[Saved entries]
★ ★ ★ ★
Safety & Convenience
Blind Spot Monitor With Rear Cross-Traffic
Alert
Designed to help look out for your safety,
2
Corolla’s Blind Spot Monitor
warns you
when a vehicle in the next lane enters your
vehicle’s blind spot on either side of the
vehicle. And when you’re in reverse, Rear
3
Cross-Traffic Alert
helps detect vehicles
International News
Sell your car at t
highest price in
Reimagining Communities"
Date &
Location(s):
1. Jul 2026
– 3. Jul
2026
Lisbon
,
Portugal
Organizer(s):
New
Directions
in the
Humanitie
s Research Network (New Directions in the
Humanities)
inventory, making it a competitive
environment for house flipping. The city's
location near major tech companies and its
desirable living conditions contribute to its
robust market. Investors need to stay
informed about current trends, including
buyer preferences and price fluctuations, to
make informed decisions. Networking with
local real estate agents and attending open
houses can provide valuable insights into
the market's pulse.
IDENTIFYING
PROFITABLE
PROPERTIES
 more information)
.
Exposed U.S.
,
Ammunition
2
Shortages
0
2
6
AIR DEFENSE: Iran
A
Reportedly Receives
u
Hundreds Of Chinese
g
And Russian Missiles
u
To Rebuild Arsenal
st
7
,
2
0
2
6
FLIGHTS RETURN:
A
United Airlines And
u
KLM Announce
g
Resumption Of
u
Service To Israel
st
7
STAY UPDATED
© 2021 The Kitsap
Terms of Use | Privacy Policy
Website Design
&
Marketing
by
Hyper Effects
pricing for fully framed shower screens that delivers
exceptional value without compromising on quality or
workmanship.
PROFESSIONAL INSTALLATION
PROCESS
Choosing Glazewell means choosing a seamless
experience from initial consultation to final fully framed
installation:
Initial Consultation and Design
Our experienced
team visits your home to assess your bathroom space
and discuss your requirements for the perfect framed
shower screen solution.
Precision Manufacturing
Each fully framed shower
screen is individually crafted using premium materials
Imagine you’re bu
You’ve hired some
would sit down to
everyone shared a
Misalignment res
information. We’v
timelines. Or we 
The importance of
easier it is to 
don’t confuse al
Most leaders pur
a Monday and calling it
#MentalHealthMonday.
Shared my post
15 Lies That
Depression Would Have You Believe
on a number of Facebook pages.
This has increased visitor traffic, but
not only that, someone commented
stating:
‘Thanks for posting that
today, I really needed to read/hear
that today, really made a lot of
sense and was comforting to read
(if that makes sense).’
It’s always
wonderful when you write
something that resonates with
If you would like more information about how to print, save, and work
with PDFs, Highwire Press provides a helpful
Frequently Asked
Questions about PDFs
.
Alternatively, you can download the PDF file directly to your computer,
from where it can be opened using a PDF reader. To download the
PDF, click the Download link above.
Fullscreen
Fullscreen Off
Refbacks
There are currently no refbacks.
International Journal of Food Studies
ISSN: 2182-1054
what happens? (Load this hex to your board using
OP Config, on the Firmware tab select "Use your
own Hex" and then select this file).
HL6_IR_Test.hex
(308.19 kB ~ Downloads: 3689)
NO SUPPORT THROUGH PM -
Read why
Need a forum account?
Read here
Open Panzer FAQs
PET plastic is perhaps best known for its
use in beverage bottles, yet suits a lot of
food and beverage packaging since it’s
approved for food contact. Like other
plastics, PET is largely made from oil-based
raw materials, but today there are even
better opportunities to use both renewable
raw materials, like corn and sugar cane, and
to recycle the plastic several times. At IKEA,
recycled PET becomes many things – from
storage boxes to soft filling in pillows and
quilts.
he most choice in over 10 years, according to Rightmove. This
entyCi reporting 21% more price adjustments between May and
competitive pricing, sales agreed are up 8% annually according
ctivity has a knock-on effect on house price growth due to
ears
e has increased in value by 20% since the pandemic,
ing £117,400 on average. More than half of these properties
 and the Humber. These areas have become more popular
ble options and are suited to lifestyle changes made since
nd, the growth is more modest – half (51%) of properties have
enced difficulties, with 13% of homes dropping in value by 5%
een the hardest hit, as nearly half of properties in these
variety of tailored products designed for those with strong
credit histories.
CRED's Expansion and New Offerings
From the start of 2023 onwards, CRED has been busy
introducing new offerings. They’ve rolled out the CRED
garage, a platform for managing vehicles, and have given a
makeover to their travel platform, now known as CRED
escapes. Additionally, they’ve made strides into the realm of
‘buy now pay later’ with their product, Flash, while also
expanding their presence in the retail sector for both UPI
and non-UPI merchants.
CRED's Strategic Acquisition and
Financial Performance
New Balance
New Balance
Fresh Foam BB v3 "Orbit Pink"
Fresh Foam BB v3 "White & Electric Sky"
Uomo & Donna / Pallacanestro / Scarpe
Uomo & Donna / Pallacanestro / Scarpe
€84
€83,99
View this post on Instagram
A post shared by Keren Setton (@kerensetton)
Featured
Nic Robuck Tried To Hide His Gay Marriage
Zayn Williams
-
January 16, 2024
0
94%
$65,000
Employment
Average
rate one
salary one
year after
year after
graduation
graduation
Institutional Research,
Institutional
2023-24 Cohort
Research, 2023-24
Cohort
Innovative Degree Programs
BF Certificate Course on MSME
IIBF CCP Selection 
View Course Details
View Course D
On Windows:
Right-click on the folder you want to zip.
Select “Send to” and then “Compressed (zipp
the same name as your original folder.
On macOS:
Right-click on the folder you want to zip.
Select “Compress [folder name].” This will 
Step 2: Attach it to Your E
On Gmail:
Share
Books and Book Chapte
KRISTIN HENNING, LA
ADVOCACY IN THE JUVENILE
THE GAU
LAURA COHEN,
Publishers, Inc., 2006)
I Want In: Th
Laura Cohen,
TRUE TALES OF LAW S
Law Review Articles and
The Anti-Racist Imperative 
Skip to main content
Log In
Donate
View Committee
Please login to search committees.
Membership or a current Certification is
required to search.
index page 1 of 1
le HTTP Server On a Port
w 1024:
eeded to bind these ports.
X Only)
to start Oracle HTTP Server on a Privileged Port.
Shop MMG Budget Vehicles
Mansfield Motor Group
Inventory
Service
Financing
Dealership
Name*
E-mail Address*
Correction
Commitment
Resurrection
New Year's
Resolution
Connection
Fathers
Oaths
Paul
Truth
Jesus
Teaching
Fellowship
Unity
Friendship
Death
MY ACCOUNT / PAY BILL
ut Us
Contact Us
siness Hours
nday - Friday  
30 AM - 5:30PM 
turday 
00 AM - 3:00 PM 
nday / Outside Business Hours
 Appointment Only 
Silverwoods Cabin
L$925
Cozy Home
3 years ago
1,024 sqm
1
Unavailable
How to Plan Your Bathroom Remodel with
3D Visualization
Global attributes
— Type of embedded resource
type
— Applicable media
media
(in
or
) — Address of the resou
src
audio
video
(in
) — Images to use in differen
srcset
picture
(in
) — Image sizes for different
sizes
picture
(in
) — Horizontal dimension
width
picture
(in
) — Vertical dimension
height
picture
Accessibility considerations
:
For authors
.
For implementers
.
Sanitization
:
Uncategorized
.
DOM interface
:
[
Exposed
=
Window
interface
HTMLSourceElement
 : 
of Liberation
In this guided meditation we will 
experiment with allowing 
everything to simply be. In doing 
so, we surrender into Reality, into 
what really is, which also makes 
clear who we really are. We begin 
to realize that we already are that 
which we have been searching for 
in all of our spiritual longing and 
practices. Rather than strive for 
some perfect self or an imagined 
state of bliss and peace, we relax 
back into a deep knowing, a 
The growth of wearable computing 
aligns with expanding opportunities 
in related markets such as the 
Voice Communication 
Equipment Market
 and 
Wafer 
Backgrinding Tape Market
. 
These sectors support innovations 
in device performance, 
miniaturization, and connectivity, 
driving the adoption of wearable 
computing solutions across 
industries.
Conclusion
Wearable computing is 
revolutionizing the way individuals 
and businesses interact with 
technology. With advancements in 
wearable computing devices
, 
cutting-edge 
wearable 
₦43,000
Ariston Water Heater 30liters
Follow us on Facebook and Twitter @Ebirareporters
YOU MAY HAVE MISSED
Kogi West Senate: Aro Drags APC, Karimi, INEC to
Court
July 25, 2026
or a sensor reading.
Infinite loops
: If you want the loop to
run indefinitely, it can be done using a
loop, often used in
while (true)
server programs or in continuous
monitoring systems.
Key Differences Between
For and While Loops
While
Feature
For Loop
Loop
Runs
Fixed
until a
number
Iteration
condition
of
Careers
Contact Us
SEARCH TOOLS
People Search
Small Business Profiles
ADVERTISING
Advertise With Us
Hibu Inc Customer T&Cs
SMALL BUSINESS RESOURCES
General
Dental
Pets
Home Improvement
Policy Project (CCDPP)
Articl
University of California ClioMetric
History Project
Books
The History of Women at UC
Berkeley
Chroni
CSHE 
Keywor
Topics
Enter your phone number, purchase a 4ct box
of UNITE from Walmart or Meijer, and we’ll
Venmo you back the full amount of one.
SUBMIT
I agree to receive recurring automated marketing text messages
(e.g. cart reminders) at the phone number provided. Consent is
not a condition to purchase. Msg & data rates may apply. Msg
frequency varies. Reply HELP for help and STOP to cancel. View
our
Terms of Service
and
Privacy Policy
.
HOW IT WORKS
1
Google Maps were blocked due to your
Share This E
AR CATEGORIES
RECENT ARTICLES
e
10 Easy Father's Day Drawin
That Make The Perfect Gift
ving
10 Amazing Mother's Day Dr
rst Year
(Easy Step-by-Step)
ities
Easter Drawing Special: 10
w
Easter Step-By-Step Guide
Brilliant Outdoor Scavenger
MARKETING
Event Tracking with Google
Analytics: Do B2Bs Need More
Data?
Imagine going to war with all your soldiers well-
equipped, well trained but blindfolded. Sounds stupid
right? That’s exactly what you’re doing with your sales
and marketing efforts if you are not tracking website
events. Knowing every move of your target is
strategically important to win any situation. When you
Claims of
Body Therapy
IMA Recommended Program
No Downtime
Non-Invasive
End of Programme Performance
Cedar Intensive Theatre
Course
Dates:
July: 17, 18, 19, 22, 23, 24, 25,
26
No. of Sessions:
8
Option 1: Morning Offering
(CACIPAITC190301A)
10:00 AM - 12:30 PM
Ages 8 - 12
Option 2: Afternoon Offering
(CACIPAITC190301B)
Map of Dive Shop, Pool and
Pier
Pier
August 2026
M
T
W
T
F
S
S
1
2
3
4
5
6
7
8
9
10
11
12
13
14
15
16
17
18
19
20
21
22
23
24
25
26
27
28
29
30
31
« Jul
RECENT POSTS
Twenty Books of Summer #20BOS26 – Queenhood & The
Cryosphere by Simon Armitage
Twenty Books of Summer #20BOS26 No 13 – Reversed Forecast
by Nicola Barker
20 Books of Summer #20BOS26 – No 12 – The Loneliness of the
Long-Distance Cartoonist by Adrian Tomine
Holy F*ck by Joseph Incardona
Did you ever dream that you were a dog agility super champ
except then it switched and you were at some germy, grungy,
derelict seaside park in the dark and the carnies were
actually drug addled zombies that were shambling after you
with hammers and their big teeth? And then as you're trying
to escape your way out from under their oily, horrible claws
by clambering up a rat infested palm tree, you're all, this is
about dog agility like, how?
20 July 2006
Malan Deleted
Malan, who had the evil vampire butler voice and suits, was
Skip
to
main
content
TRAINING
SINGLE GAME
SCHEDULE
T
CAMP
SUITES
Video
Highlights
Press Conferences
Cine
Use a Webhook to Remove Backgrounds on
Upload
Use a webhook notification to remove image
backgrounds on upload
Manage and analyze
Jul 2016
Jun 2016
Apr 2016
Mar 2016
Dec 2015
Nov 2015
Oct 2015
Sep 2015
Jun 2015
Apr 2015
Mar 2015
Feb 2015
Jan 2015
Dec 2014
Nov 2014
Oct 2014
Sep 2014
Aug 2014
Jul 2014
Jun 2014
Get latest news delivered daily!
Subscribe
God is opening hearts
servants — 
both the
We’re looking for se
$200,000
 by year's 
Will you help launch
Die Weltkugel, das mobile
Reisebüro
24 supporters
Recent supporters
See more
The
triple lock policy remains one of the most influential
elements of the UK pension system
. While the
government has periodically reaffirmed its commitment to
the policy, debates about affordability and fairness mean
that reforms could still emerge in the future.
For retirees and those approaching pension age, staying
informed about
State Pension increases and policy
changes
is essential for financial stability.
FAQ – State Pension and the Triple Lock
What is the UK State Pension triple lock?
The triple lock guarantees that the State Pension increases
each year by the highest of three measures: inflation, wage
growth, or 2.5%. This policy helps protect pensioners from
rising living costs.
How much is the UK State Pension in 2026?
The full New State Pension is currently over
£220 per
★ ★ ★ ★
**WHAT THE TASK ASKS**:
Among the lines of the data, which ones contain the word "doing"? Show them.

**OUTPUT FOR THIS TASK**:
everything to simply be. In doing 
right? That’s exactly what you’re doing with your sales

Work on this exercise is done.